What is needed:
The listing below should be printed exactly, every line of it. Skip the pictures.

Provided data:
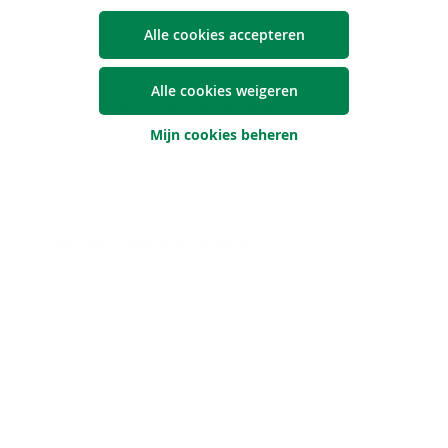
nin­gen
Alle cookies accepteren
22 december 2023
Alle cookies weigeren
Op 2 januari 2024 verlaagt Argenta een aantal
tarieven van zijn ‘mobiliteitsleningen’. Geen fysiek
Mijn cookies beheren
autosalon in 2024, toch wil Argenta zijn klanten
ondersteunen om te investeren in duurzame
mobiliteitsoplossingen.
Lees het volledige persbericht
Ho­ge­re ren­tes op meer­de­re
Argenta-​spaarrekeningen
27 november 2023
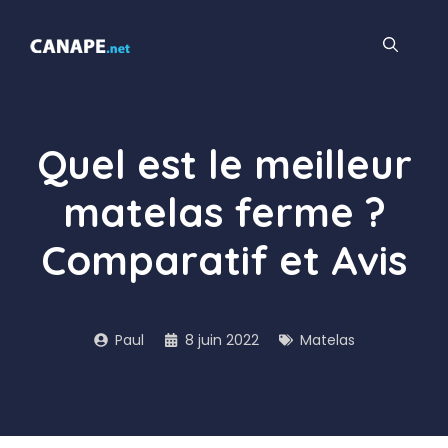
Aller
au
contenu
Quel est le meilleur
matelas ferme ?
Comparatif et Avis
Paul
8 juin 2022
Matelas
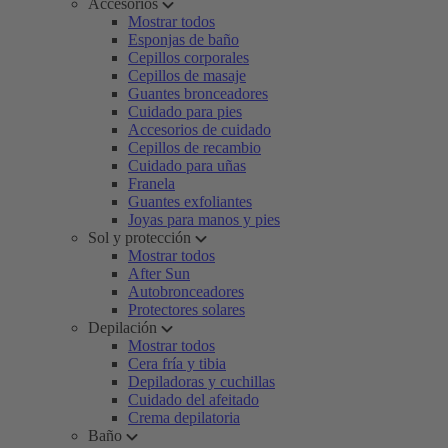
Accesorios
Mostrar todos
Esponjas de baño
Cepillos corporales
Cepillos de masaje
Guantes bronceadores
Cuidado para pies
Accesorios de cuidado
Cepillos de recambio
Cuidado para uñas
Franela
Guantes exfoliantes
Joyas para manos y pies
Sol y protección
Mostrar todos
After Sun
Autobronceadores
Protectores solares
Depilación
Mostrar todos
Cera fría y tibia
Depiladoras y cuchillas
Cuidado del afeitado
Crema depilatoria
Baño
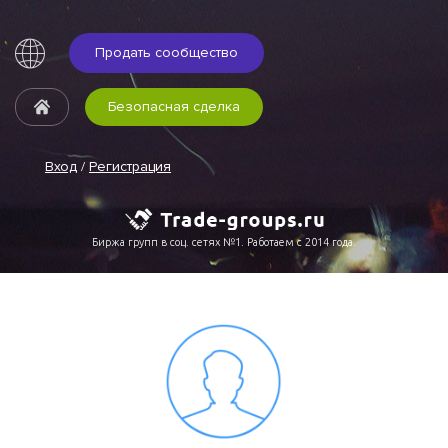
Продать сообщество
Безопасная сделка
Вход
/
Регистрация
Биржа групп в соц. сетях №1. Работаем с 2014 года.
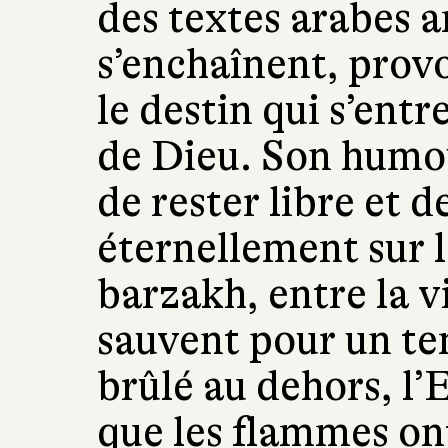
des textes arabes a
s’enchaînent, prov
le destin qui s’ent
de Dieu. Son humour
de rester libre et 
éternellement sur l
barzakh, entre la vi
sauvent pour un tem
brûlé au dehors, l
que les flammes ont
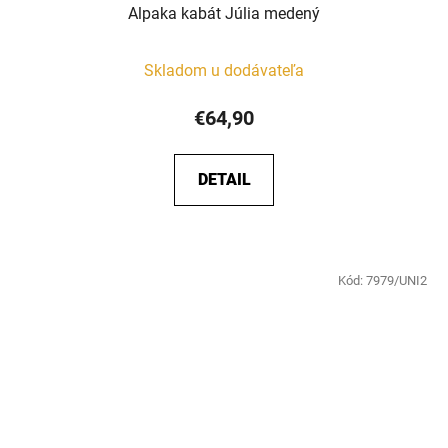
Alpaka kabát Júlia medený
Skladom u dodávateľa
€64,90
DETAIL
Kód:
7979/UNI2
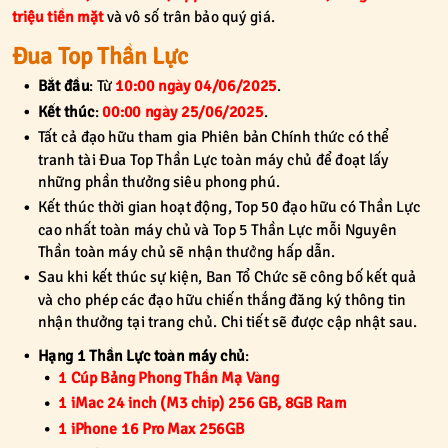
triệu tiền mặt
và vô số trân bảo quý giá.
Đua Top Thần Lực
Bắt đầu
: Từ
10:00 ngày 04/06/2025
.
Kết thúc
:
00:00 ngày 25/06/2025
.
Tất cả đạo hữu tham gia Phiên bản Chính thức có thể
tranh tài Đua Top Thần Lực toàn máy chủ để đoạt lấy
những phần thưởng siêu phong phú.
Kết thúc thời gian hoạt động, Top 50 đạo hữu có Thần Lực
cao nhất toàn máy chủ và Top 5 Thần Lực mỗi Nguyên
Thần toàn máy chủ sẽ nhận thưởng hấp dẫn.
Sau khi kết thúc sự kiện, Ban Tổ Chức sẽ công bố kết quả
và cho phép các đạo hữu chiến thắng đăng ký thông tin
nhận thưởng tại trang chủ. Chi tiết sẽ được cập nhật sau.
Hạng 1 Thần Lực toàn máy chủ
:
1 Cúp Bảng Phong Thần Mạ Vàng
1 iMac 24 inch (M3 chip) 256 GB, 8GB Ram
1 iPhone 16 Pro Max 256GB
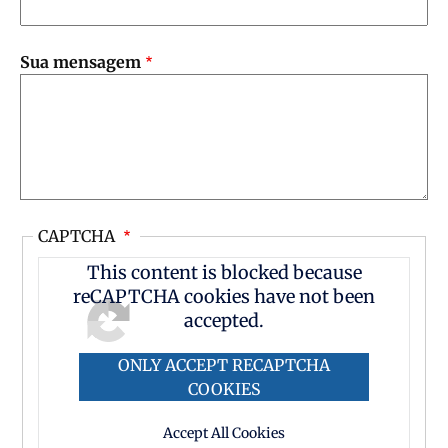
Sua mensagem
CAPTCHA
This content is blocked because
reCAPTCHA cookies have not been
accepted.
ONLY ACCEPT RECAPTCHA
COOKIES
Accept All Cookies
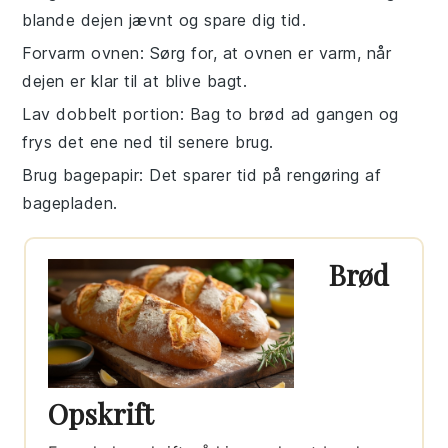
blande dejen jævnt og spare dig tid.
Forvarm ovnen
: Sørg for, at ovnen er varm, når
dejen er klar til at blive bagt.
Lav dobbelt portion
: Bag to brød ad gangen og
frys det ene ned til senere brug.
Brug bagepapir
: Det sparer tid på rengøring af
bagepladen.
Brød
Opskrift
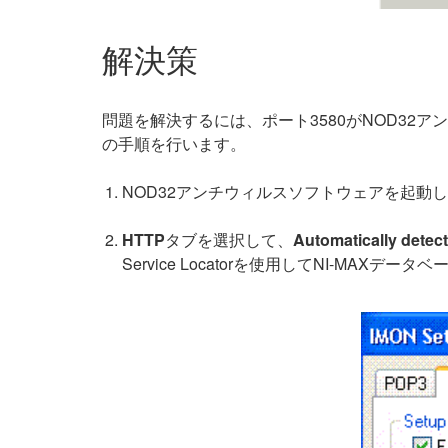
解決策
問題を解決するには、ポート3580がNOD3
の手順を行います。
NOD32アンチウィルスソフトウェアを起動
HTTP
タブを選択して、
Automatically detec
Service Locatorを使用してNI-MAX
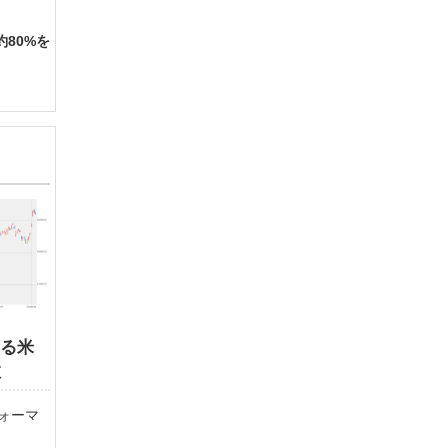
80%を
する米
数
ォーマ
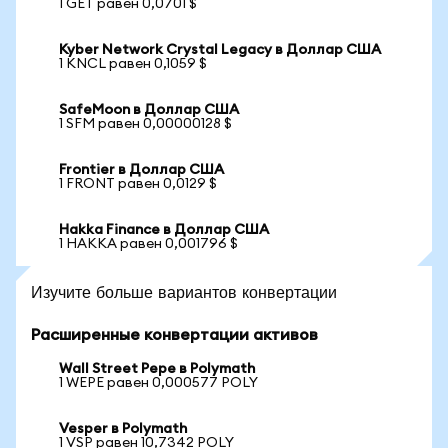
1 GET равен 0,0701 $
Kyber Network Crystal Legacy в Доллар США
1 KNCL равен 0,1059 $
SafeMoon в Доллар США
1 SFM равен 0,00000128 $
Frontier в Доллар США
1 FRONT равен 0,0129 $
Hakka Finance в Доллар США
1 HAKKA равен 0,001796 $
Изучите больше вариантов конвертации
Расширенные конвертации активов
Wall Street Pepe в Polymath
1 WEPE равен 0,000577 POLY
Vesper в Polymath
1 VSP равен 10,7342 POLY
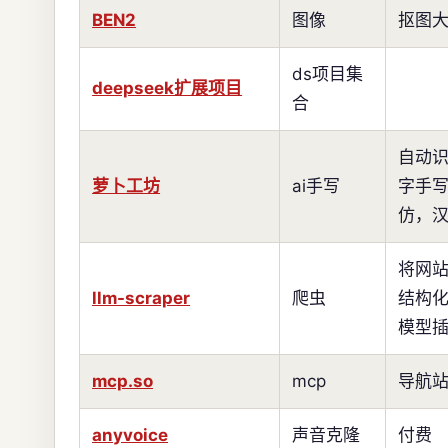
BEN2
图像
抠图
ds项目集
deepseek扩展项目
合
自动
萝卜工坊
ai手写
字手
仿，
将网
llm-scraper
爬虫
结构
模型
mcp.so
mcp
导航
anyvoice
声音克隆
付费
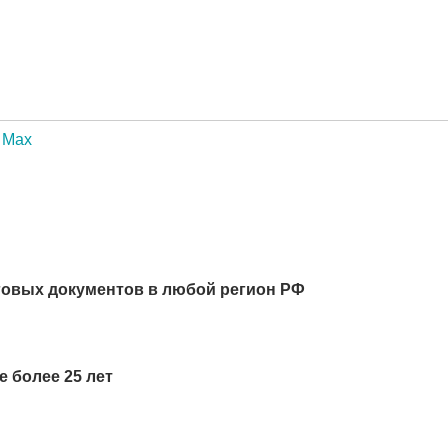
Max
говых документов в любой регион РФ
 более 25 лет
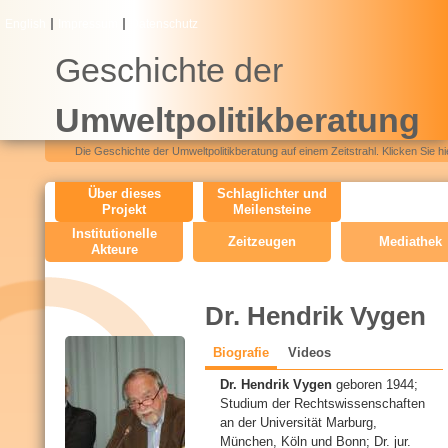
Direkt
English
Impressum
Datenschutz
zum
Geschichte der
Inhalt
Umweltpolitikberatung
Die Geschichte der Umweltpolitikberatung auf einem Zeitstrahl. Klicken Sie hi
O
Über dieses
Schlaglichter und
Projekt
Meilensteine
H
Institutionelle
Zeitzeugen
Mediathek
Akteure
M
e
n
Dr. Hendrik Vygen
u
Biografie
(
Videos
C
a
Dr. Hendrik Vygen
geboren 1944;
k
V
Studium der Rechtswissenschaften
t
an der Universität Marburg,
i
München, Köln und Bonn; Dr. jur.
v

Task output:
nin­gen
Alle cookies accepteren
22 december 2023
Alle cookies weigeren
Op 2 januari 2024 verlaagt Argenta een aantal
tarieven van zijn ‘mobiliteitsleningen’. Geen fysiek
Mijn cookies beheren
autosalon in 2024, toch wil Argenta zijn klanten
ondersteunen om te investeren in duurzame
mobiliteitsoplossingen.
Lees het volledige persbericht
Ho­ge­re ren­tes op meer­de­re
Argenta-​spaarrekeningen
27 november 2023
Aller
au
contenu
Quel est le meilleur
matelas ferme ?
Comparatif et Avis
Paul
8 juin 2022
Matelas
Accesorios
Mostrar todos
Esponjas de baño
Cepillos corporales
Cepillos de masaje
Guantes bronceadores
Cuidado para pies
Accesorios de cuidado
Cepillos de recambio
Cuidado para uñas
Franela
Guantes exfoliantes
Joyas para manos y pies
Sol y protección
Mostrar todos
After Sun
Autobronceadores
Protectores solares
Depilación
Mostrar todos
Cera fría y tibia
Depiladoras y cuchillas
Cuidado del afeitado
Crema depilatoria
Baño
Продать сообщество
Безопасная сделка
Вход
/
Регистрация
Биржа групп в соц. сетях №1. Работаем с 2014 года.
des textes arabes a
s’enchaînent, prov
le destin qui s’ent
de Dieu. Son humour
de rester libre et 
éternellement sur l
barzakh, entre la vi
sauvent pour un tem
brûlé au dehors, l
que les flammes ont
Alpaka kabát Júlia medený
Skladom u dodávateľa
€64,90
DETAIL
Kód:
7979/UNI2
triệu tiền mặt
và vô số trân bảo quý giá.
Đua Top Thần Lực
Bắt đầu
: Từ
10:00 ngày 04/06/2025
.
Kết thúc
:
00:00 ngày 25/06/2025
.
Tất cả đạo hữu tham gia Phiên bản Chính thức có thể
tranh tài Đua Top Thần Lực toàn máy chủ để đoạt lấy
những phần thưởng siêu phong phú.
Kết thúc thời gian hoạt động, Top 50 đạo hữu có Thần Lực
cao nhất toàn máy chủ và Top 5 Thần Lực mỗi Nguyên
Thần toàn máy chủ sẽ nhận thưởng hấp dẫn.
Sau khi kết thúc sự kiện, Ban Tổ Chức sẽ công bố kết quả
và cho phép các đạo hữu chiến thắng đăng ký thông tin
nhận thưởng tại trang chủ. Chi tiết sẽ được cập nhật sau.
Hạng 1 Thần Lực toàn máy chủ
:
1 Cúp Bảng Phong Thần Mạ Vàng
1 iMac 24 inch (M3 chip) 256 GB, 8GB Ram
1 iPhone 16 Pro Max 256GB
Sua mensagem
CAPTCHA
This content is blocked because
reCAPTCHA cookies have not been
accepted.
ONLY ACCEPT RECAPTCHA
COOKIES
Accept All Cookies
blande dejen jævnt og spare dig tid.
Forvarm ovnen
: Sørg for, at ovnen er varm, når
dejen er klar til at blive bagt.
Lav dobbelt portion
: Bag to brød ad gangen og
frys det ene ned til senere brug.
Brug bagepapir
: Det sparer tid på rengøring af
bagepladen.
Brød
Opskrift
解決策
問題を解決するには、ポート3580がNOD3
の手順を行います。
NOD32アンチウィルスソフトウェアを起動
HTTP
タブを選択して、
Automatically detec
Service Locatorを使用してNI-MAX
80%を
する米
数
ォーマ
1 GET равен 0,0701 $
Kyber Network Crystal Legacy в Доллар США
1 KNCL равен 0,1059 $
SafeMoon в Доллар США
1 SFM равен 0,00000128 $
Frontier в Доллар США
1 FRONT равен 0,0129 $
Hakka Finance в Доллар США
1 HAKKA равен 0,001796 $
Изучите больше вариантов конвертации
Расширенные конвертации активов
Wall Street Pepe в Polymath
1 WEPE равен 0,000577 POLY
Vesper в Polymath
1 VSP равен 10,7342 POLY
BEN2
图像
抠图
ds项目集
deepseek扩展项目
合
自动
萝卜工坊
ai手写
字手
仿，
将网
llm-scraper
爬虫
结构
模型
mcp.so
mcp
导航
anyvoice
声音克隆
付费
Max
говых документов в любой регион РФ
 более 25 лет
Direkt
English
Impressum
Datenschutz
zum
Geschichte der
Inhalt
Umweltpolitikberatung
Die Geschichte der Umweltpolitikberatung auf einem Zeitstrahl. Klicken Sie hi
O
Über dieses
Schlaglichter und
Projekt
Meilensteine
H
Institutionelle
Zeitzeugen
Mediathek
Akteure
M
e
n
Dr. Hendrik Vygen
u
Biografie
(
Videos
C
a
Dr. Hendrik Vygen
geboren 1944;
k
V
Studium der Rechtswissenschaften
t
an der Universität Marburg,
i
München, Köln und Bonn; Dr. jur.
v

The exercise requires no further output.